Tutto qua viene allevato, macellato e consumato.
“È questo il nostro obiettivo”.

Qual è la tua idea di futuro?
Be’, qua ci sono ragazze giovani che mi danno una certa sicurezza. Penso che loro, che hanno vent’anni meno di me, porteranno avanti questo lavoro. Quindi penso che la pecora zerasca non scomparirà così velocemente, anche se questa è una popolazione prevalentemente anziana. In tutto il Comune di Zeri nascono tre bambini ogni venti persone che muoiono. Siamo in ritardo nel rispondere a un futuro futuribile. Chi ferma lo spopolamento? Chi porterà qua i giovani? Chi alleverà e chi combatterà per questa pecora? Ecco, sono queste le domande che mi faccio”.

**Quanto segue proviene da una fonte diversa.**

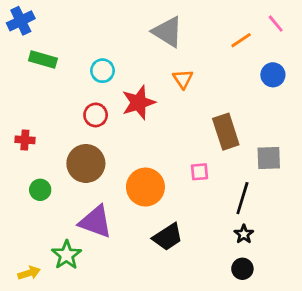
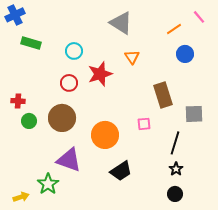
blue circle: (273, 75) -> (185, 54), moved
green circle: (40, 190) -> (29, 121), moved

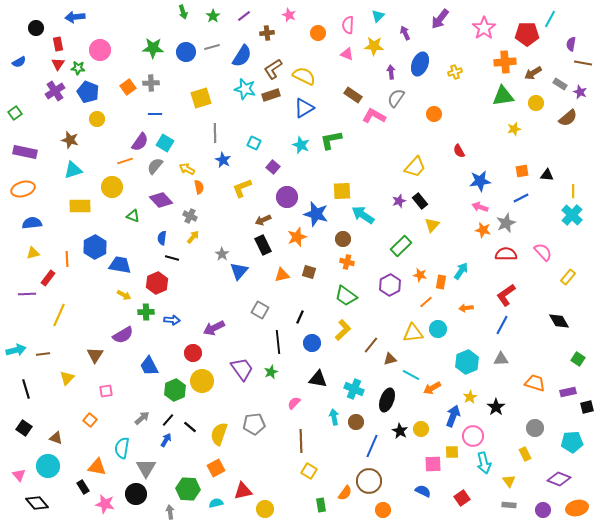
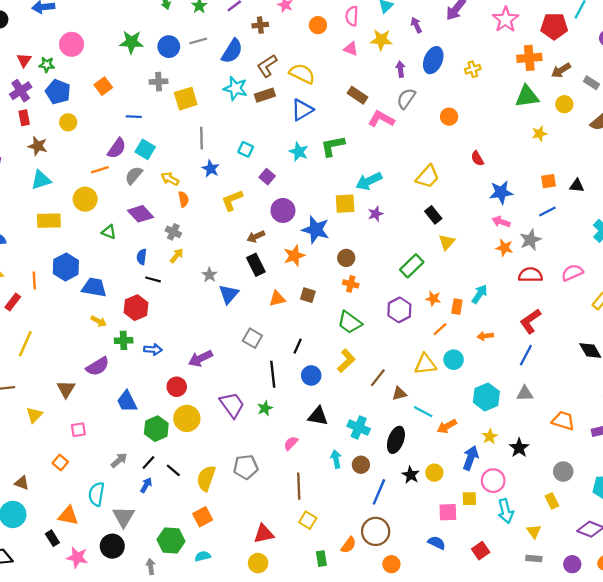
red rectangle: (58, 44) -> (24, 118), moved
gray cross: (151, 83) -> (159, 82), moved
purple star: (399, 201) -> (376, 214), moved
cyan arrow: (363, 215) -> (369, 181), moved, turned -60
pink semicircle: (543, 252) -> (572, 273), turned -72
red triangle: (243, 491) -> (264, 534), moved

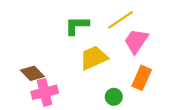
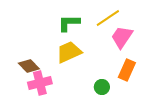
yellow trapezoid: (94, 58) -> (69, 52), moved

Perché parli di “combattimento”?
“Perché c’è davvero da combattere. A cominciare dai predatori. Molti allevatori rinunciano alla zerasca perché non è una pecora da stalla, è più abituata allo stato semibrado. Ma ci sono i lupi, che si sono perfino adattati. Ha capito che di notte le pecore vanno nella stalla, e così caccia di giorno”.

Tutto questo ha un costo troppo alto?
“Sì, in termine di tempo e di denaro. Gli oltre sessanta animali che sono dentro la stalla li ho salvati con una camionata di erba medica e fieno coltivato. Ce l’ho fatta, li ho salvati, ma so che in stalla non stanno bene. Un altro allevatore li avrebbe mandati al macello. Di fatto ho lavorato per dar da mangiare alle pecore”.